Despite these minor issues, I hope you find some of these charts useful. The charts show how costs have risen in most agencies while ridership has declined in recent years, how fares have often increased while transit vehicle occupancies have decreased, and how average speeds really haven’t varied by much in recent years, which suggests that slower speeds aren’t the real reason ridership is falling.
This is a pretty pattern, but why do so many transit agencies seem to do most of their facilities maintenance work in even-numbered years?

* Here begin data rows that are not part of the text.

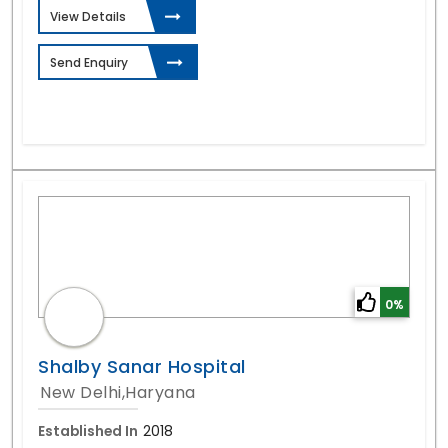
View Details
Send Enquiry
0%
Shalby Sanar Hospital
New Delhi,Haryana
Established In
2018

The charts also produce some curious results. For example, facilities maintenance costs in many if not most transit agencies seem to be much higher in even-numbered years than odd-numbered years. The results are charts that show a beautiful but perplexing up-and-down pattern.
This isn’t the only spreadsheet in the annual data series. Next week, I’ll cover the capital expenditures spreadsheet.
If only I knew how to use pivot tables.
I was wondering if Randal, had or would study the efficacy and cost efficiency of maglev’s. Not higher speed maglevs like transrapid, but the growth of rapid transit maglev
The problem is not that whether maglev is more or less cost efficient than other forms of rail transit. The problem is that any transportation technology that requires a whole new infrastructure system can’t compete against technologies that already have their infrastructures built out. So even if someone found a technology that was less expensive to operate than driving or flying, if that technology requires trillions of dollars of infrastructure in order to compete with driving or flying, then it isn’t worth it.
Cars were successful because they could use existing infrastructure built for horses and wagons. Airplanes were successful because they didn’t really need much infrastructure. Driverless cars will be successful because they use the same infrastructure as cars.
High-speed rail, maglev, light rail — all require huge amounts of infrastructure. The cost comparison between them is irrelevant; what counts is they can’t compete with what we already have.
I meant Inner-city not intercity.
Capability to replace subway tracks for example with maglev track in quick order like the NYC subway for example.
At some point the subway will have to undergo total replacement. I was optimistic they’d get rid of it for rubber tyre metro
Doesn’t matter. Why build new infrastructure when we already have roads and streets and buses that can use them?